Does the 2017 American Academy of Pediatrics guideline change the estimated prevalence of elevated blood pressure and hypertension in children aged 10 to 17 compared to the 2004 Fourth Report guidelines?
The implementation of the 2017 AAP guidelines increases the classification of elevated blood pressure in children compared to the 2004 guidelines, particularly affecting shorter children under 13 and taller children 13 and older.

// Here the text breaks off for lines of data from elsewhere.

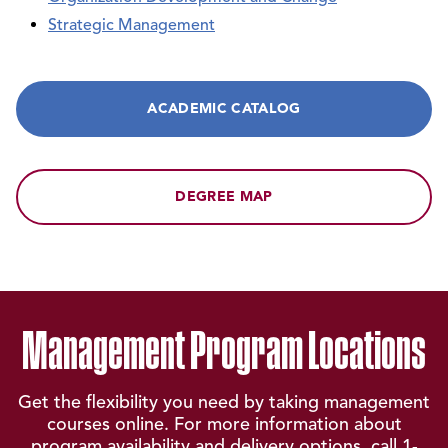
Strategic Management
ACADEMIC CATALOG
DEGREE MAP
Management Program Locations
Get the flexibility you need by taking management
courses online. For more information about
program availability and delivery options, call
1-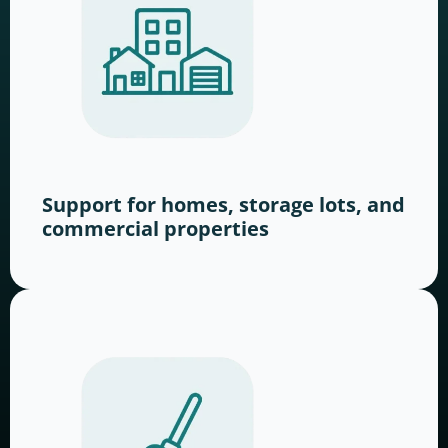
Support for homes, storage lots, and
commercial properties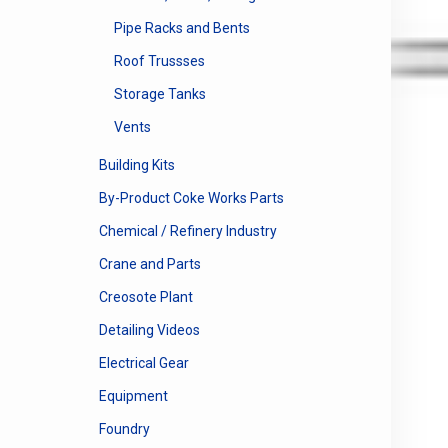
Pipe Racks and Bents
Roof Trussses
Storage Tanks
Vents
Building Kits
By-Product Coke Works Parts
Chemical / Refinery Industry
Crane and Parts
Creosote Plant
Detailing Videos
Electrical Gear
Equipment
Foundry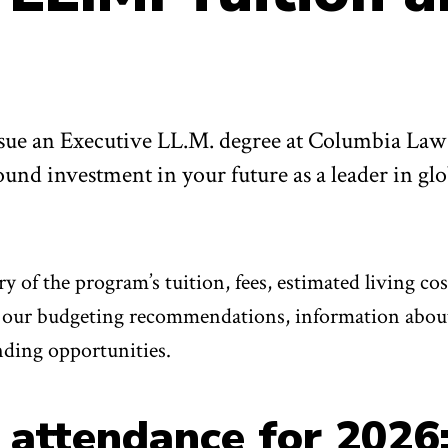
ue an Executive LL.M. degree at Columbia Law
und investment in your future as a leader in glo
 of the program’s tuition, fees, estimated living cos
as our budgeting recommendations, information abou
nding opportunities.
 attendance for 2026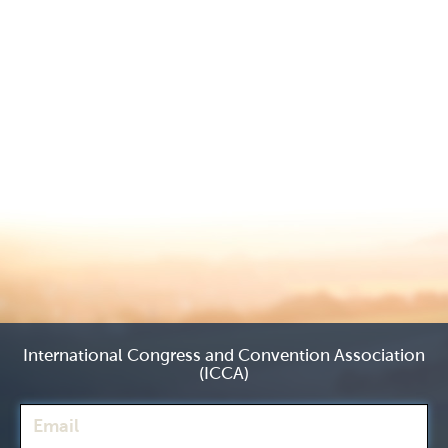
International Congress and Convention Association
(ICCA)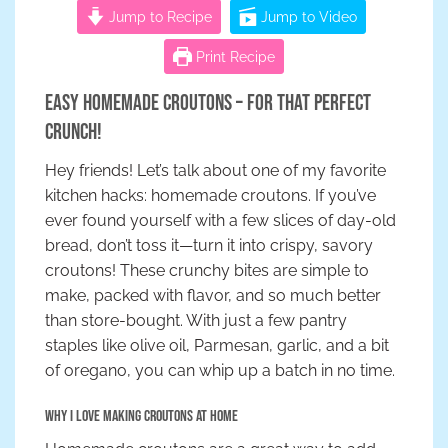
Jump to Recipe
Jump to Video
Print Recipe
Easy Homemade Croutons – For That Perfect
Crunch!
Hey friends! Let’s talk about one of my favorite
kitchen hacks: homemade croutons. If you’ve
ever found yourself with a few slices of day-old
bread, don’t toss it—turn it into crispy, savory
croutons! These crunchy bites are simple to
make, packed with flavor, and so much better
than store-bought. With just a few pantry
staples like olive oil, Parmesan, garlic, and a bit
of oregano, you can whip up a batch in no time.
Why I Love Making Croutons at Home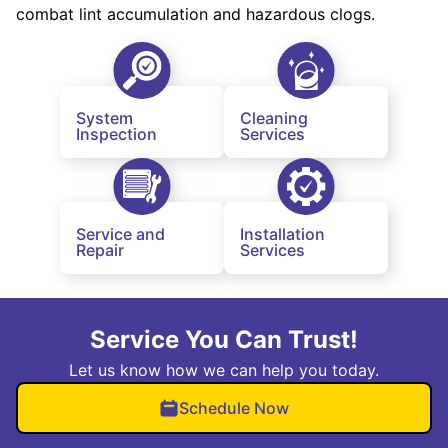
combat lint accumulation and hazardous clogs.
System
Cleaning
Inspection
Services
Service and
Installation
Repair
Services
Service You Can Trust!
Let us know how we can help you today.
Schedule Now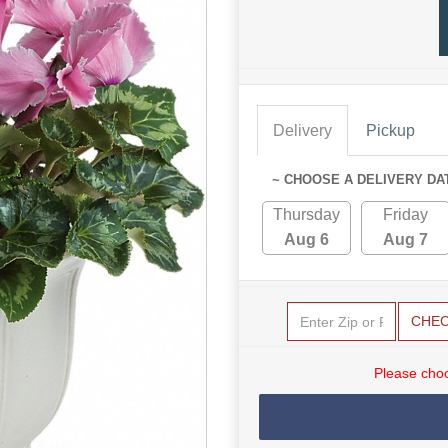
Delivery
Pickup
~ CHOOSE A DELIVERY DA
Thursday
Friday
Aug 6
Aug 7
CHE
Please choo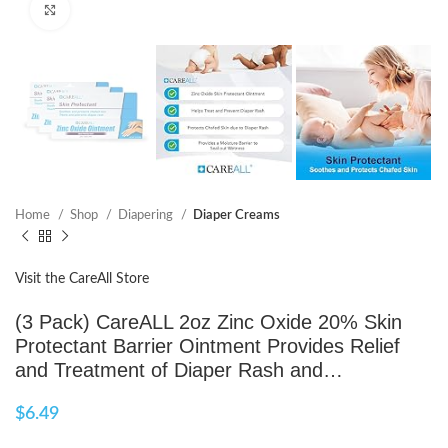
Click to enlarge
Home
Shop
Diapering
Diaper Creams
Visit the CareAll Store
(3 Pack) CareALL 2oz Zinc Oxide 20% Skin
Protectant Barrier Ointment Provides Relief
and Treatment of Diaper Rash and…
$
6.49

In 2017, the American Academy of Pediatrics issued a new clinical practice guideline for defining hypertension in children as an update to the previous Fourth Report guidelines issued in 2004. Prevalence of confirmed pediatric hypertension in children has ranged from 2% to 4% based on previous guidelines yet it is unknown what the prevalence is under the new guideline. We estimated the prevalence of elevated blood pressure, stage 1, and stage 2 hypertension by the new American Academy of Pediatrics guideline in our school-based blood pressure screening program. New prevalence estimates were compared with Fourth Report prevalence estimates in the same population by sex, age, and height factors. In 22 224 students aged 10 to 17 years screened in school as part of the Houston Pediatric and Hypertension Program at the University of Texas McGovern Medical School, the prevalence of elevated blood pressure (previously called prehypertension) increased from 14.8% by Fourth Report to 16.3% by the new American Academy of Pediatrics guideline. This increase in elevated blood pressure resulted from differential classification changes in younger and older children. Prevalence of confirmed hypertension remains at 2% to 4% in this population, however shorter children <13 years old and taller, older children 13+ years old are systematically more likely to be diagnosed with hypertension by new guidelines.
Bell et al. (Wed,) studied this question.